Em um discurso na Câmara dos Comuns (espécie de Câmara dos deputados no Reino Unido) em 1947, o estadista inglês Winston Churchill disse, em outras palavras, que a democracia era a pior forma de governo, excetuando-se todas as demais. A defesa que o “bulldog britânico” fez da democracia foi de extrema pertinência, se levarmos em conta que o político inglês fora um dos grandes combatentes frente aos regimes fascistas que rondavam a Europa. Seria realmente a democracia a melhor forma de governo (ou a menos ruim) como apregoava Churchill?
Tomar a democracia pura e simplesmente como a melhor forma de governo é uma ingenuidade que muitos possuem. Dependendo de nossa postura frente ao “governo do povo”, passamos a fazer parte da “maioria”, tendo imensa dificuldade em lidar com posições e opiniões que destoam da multidão. Além do mais, uma das grandes balelas ditas pelo senso comum é de que a “voz do povo é a voz de Deus”. Fazer parte da maioria nas democracias contemporâneas, muitas vezes significa ser “massa de manobra” de uma pequena parcela.

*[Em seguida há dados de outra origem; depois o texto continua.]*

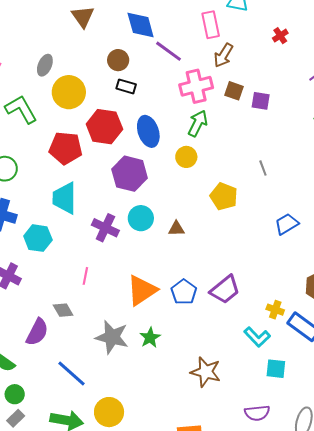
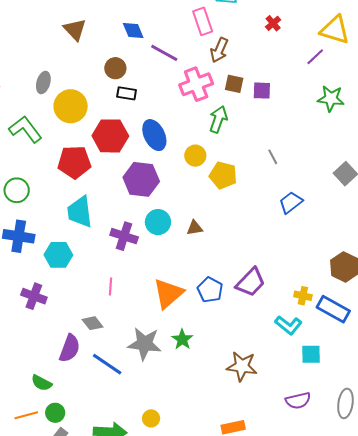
blue diamond: (141, 25) -> (133, 31), size x0.7
green arrow: (198, 123) -> (218, 119), moved
yellow pentagon: (224, 196) -> (223, 175), moved
blue trapezoid: (287, 224) -> (291, 202), moved
blue line: (72, 373) -> (107, 364), moved
yellow circle: (109, 412) -> (151, 418), size x0.6

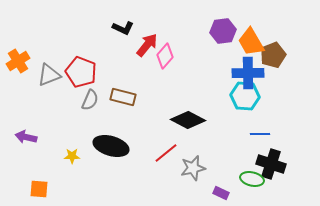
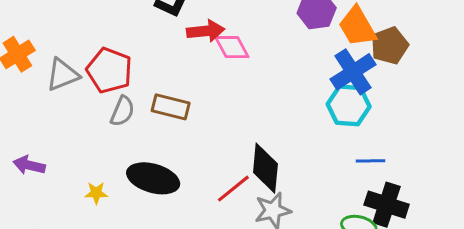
red arrow: (147, 45) -> (206, 31), turned 45
pink diamond: (165, 56) -> (232, 47), turned -70
blue cross: (248, 73) -> (353, 72), turned -32
black diamond: (188, 120) -> (265, 168), moved, turned 68

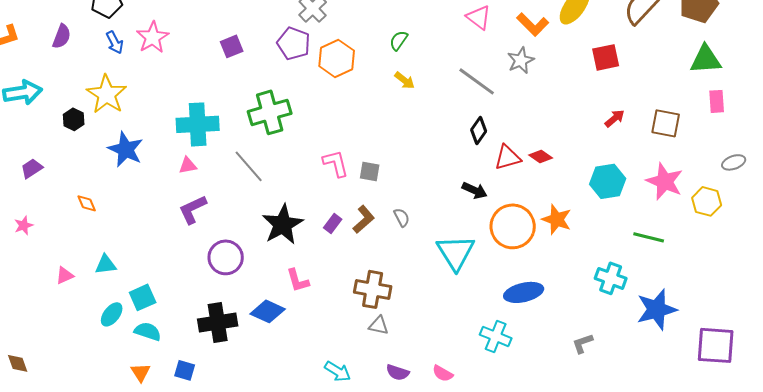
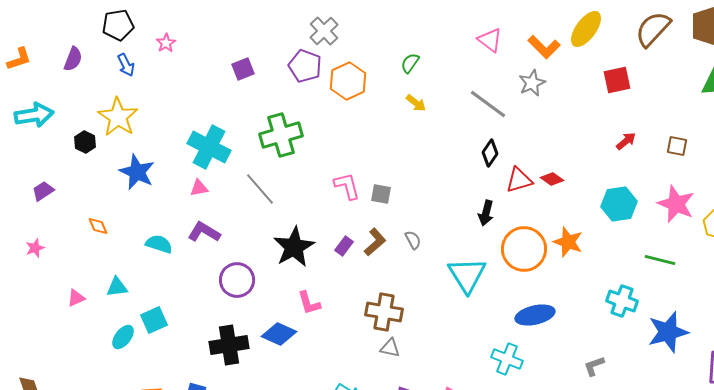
pink star: (153, 37) -> (166, 43), moved, size x0.6
brown square: (666, 123) -> (677, 146), size x0.7
cyan cross: (198, 124) -> (209, 147), turned 30
black arrow: (475, 190) -> (486, 213), turned 80
purple L-shape: (193, 209) -> (204, 232), turned 56
cyan semicircle: (148, 331) -> (159, 244), moved

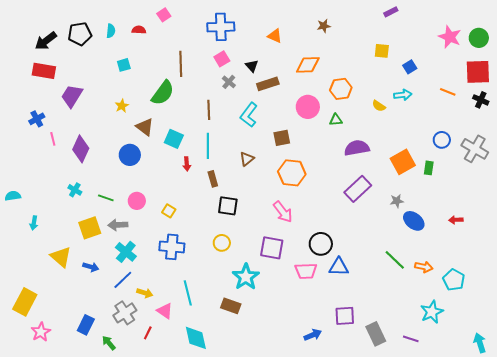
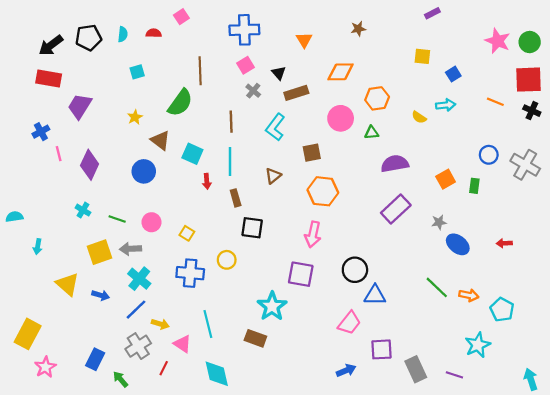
orange triangle: (275, 36) -> (304, 40), turned 35
orange square: (403, 162) -> (446, 179), size x0.7
pink arrow: (283, 212) -> (313, 234), turned 50
yellow circle: (222, 243) -> (227, 260), moved
pink trapezoid: (306, 271) -> (349, 323), moved, turned -50

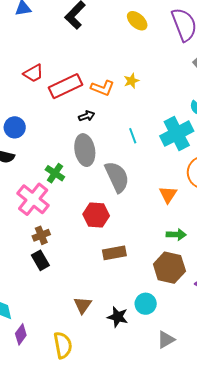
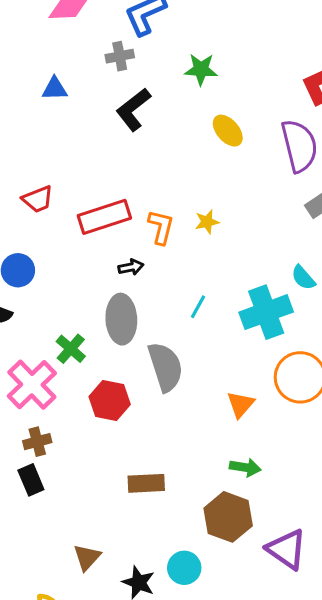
red trapezoid: (33, 73) -> (38, 199), moved
orange L-shape: (102, 88) -> (161, 227), turned -105
cyan line: (133, 136) -> (198, 307), turned 42
red hexagon: (96, 215) -> (110, 401), moved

Sobre a perda da individualidade perante a multidão, o pensador francês Alexis de Tocqueville (1805-1859) em sua obra maior “A democracia na América” chama a atenção sobre o “império da maioria” existente no regime democrático. Os indivíduos são coagidos a tomarem posições adequadas perante esta “maioria”, que significa ter os mesmos pensamentos e atitudes dos outros. Aquele que possui uma visão diferente dos demais passa ser achincalhado, como um organismo estranho dentro do corpo político.

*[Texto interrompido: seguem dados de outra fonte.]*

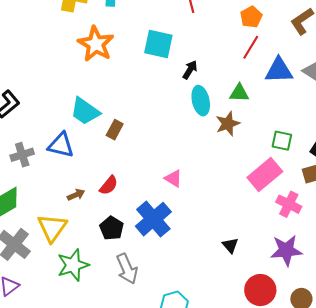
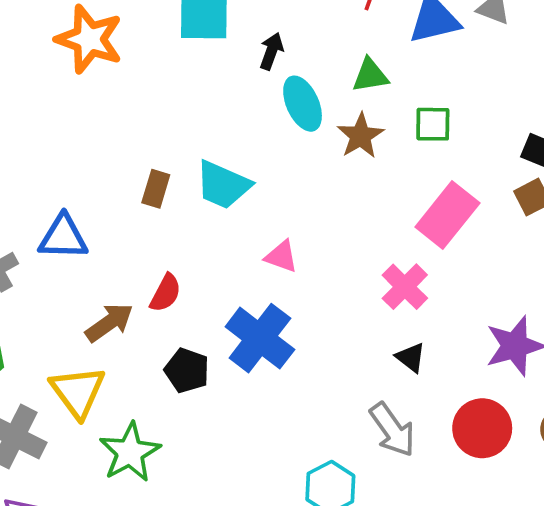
cyan trapezoid: (85, 111) -> (223, 185), moved
green square: (282, 141) -> (433, 124), moved
brown arrow: (76, 195) -> (109, 322), size x1.5
pink cross: (289, 204) -> (405, 287), moved, turned 30
gray arrow: (127, 269) -> (392, 430), moved

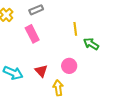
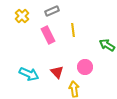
yellow line: (75, 29) -> (73, 30), moved

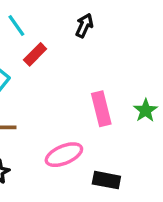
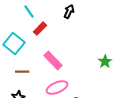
pink rectangle: (101, 109) -> (53, 61), moved, turned -30

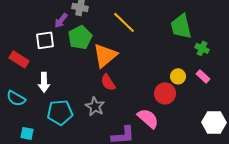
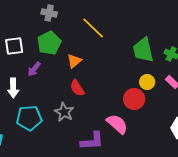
purple arrow: (61, 20) -> (34, 69), moved
green trapezoid: (181, 26) -> (143, 50), moved
orange triangle: (105, 55) -> (74, 61), size x0.6

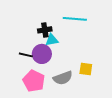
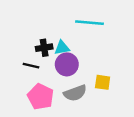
black cross: (45, 30) -> (44, 48), moved
purple circle: (42, 54) -> (67, 64), moved

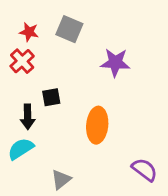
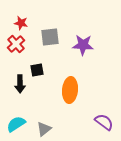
gray square: (69, 29) -> (50, 37), moved, turned -30
cyan semicircle: (21, 149) -> (16, 124), moved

Tocqueville também tem muito a nos dizer sobre a questão de nos tornarmos massa de manobra na democracia. Para o pensador francês, quando aquele que está no poder satisfaz os pequenos prazeres cotidianos dos indivíduos, o governante é considerado um “pai” que protege seus filhos. Os súditos são moldados pouco a pouco pelo governante (em outro artigo aprofundarei este item). Vai se criando uma massa igualitária, uma espécie de “mediocracia”, na qual os espíritos que não compartilham da visão de mundo da maior parte, passam a ter dificuldades em se destacarem. Estes vão morrendo pouco a pouco. Literalmente, os homens nesta situação transformam-se em uma “manada de animais tímidos e industriosos”.
A democracia permite que os indivíduos se escondam e acomodem por detrás da multidão; daí os dizeres comuns: “nós estamos certos”, “nós somos superiores”, “nós somos a maioria”, “nós somos o povo”. Nesse caso, o covarde vai à forra, e pode falar e fazer tudo o que não falaria ou faria se fosse “ele” que tivesse que se expor. O “nós” substitui o “eu”.
Para uma tentativa de democracia efetiva não devemos nos esquecer que o mundo contemporâneo é um mundo plural, onde se deve pressupor os diferentes discursos nesta pluralidade (lembrando Jürgen Habermas – 1927). Mesmo que alguns discursos não se sustentem com o passar do tempo, numa democracia é preciso haver estes diferentes discursos. Caso contrário, o regime democrático passa ser sinônimo de “ditadura da maioria”.
Um amigo me disse certa vez que “nem todas as sociedades estão preparadas para uma democracia, e quando se conclui pela negativa, a ditadura se instaura com tranquilidade e grande apoio”. Pois é, pena que a própria democracia seja palco para ditaduras.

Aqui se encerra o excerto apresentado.